### EXERCISE DESCRIPTION
What is the number of lines in the listing that contain "París"? Give that number only.

### THE INPUT
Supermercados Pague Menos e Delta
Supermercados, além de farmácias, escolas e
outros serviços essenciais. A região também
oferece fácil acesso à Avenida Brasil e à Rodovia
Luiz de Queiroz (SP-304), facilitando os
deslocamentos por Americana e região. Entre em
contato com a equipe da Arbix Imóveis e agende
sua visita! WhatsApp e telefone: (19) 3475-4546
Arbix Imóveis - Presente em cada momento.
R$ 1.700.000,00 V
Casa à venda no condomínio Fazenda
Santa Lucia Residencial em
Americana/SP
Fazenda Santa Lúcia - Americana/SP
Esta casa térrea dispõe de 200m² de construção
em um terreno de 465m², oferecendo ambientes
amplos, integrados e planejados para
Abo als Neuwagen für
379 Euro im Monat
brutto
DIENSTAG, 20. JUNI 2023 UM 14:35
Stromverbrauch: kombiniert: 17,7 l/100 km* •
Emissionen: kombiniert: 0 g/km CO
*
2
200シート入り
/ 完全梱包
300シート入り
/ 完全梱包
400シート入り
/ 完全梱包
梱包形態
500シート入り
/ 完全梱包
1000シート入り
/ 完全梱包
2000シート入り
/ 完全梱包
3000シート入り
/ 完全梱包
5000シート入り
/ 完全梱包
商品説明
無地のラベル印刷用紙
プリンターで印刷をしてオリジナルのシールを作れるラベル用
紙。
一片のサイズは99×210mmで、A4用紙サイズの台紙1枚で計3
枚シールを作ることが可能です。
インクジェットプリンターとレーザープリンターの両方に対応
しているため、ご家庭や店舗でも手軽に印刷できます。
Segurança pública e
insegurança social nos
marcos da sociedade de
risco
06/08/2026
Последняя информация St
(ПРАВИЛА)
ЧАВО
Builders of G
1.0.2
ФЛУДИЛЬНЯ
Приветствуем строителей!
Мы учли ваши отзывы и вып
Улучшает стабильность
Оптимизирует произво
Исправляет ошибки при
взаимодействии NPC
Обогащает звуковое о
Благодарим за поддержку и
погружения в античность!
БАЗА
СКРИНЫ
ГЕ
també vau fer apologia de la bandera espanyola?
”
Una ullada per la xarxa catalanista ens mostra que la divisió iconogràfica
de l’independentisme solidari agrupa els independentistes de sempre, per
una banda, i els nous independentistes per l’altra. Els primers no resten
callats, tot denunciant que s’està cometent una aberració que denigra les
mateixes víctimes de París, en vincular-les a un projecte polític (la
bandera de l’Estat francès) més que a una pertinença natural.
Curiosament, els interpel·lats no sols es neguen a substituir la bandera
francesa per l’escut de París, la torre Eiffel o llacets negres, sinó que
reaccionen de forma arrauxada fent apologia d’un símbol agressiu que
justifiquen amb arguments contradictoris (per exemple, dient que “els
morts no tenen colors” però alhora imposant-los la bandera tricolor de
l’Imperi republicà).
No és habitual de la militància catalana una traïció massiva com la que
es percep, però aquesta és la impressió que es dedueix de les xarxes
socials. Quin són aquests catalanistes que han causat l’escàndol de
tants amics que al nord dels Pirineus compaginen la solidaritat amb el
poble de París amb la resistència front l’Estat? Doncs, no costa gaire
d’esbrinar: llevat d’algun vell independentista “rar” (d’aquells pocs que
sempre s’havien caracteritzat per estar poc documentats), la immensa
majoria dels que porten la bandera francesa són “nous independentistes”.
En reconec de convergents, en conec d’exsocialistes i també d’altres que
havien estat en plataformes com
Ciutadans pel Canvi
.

### TASK ANSWER
3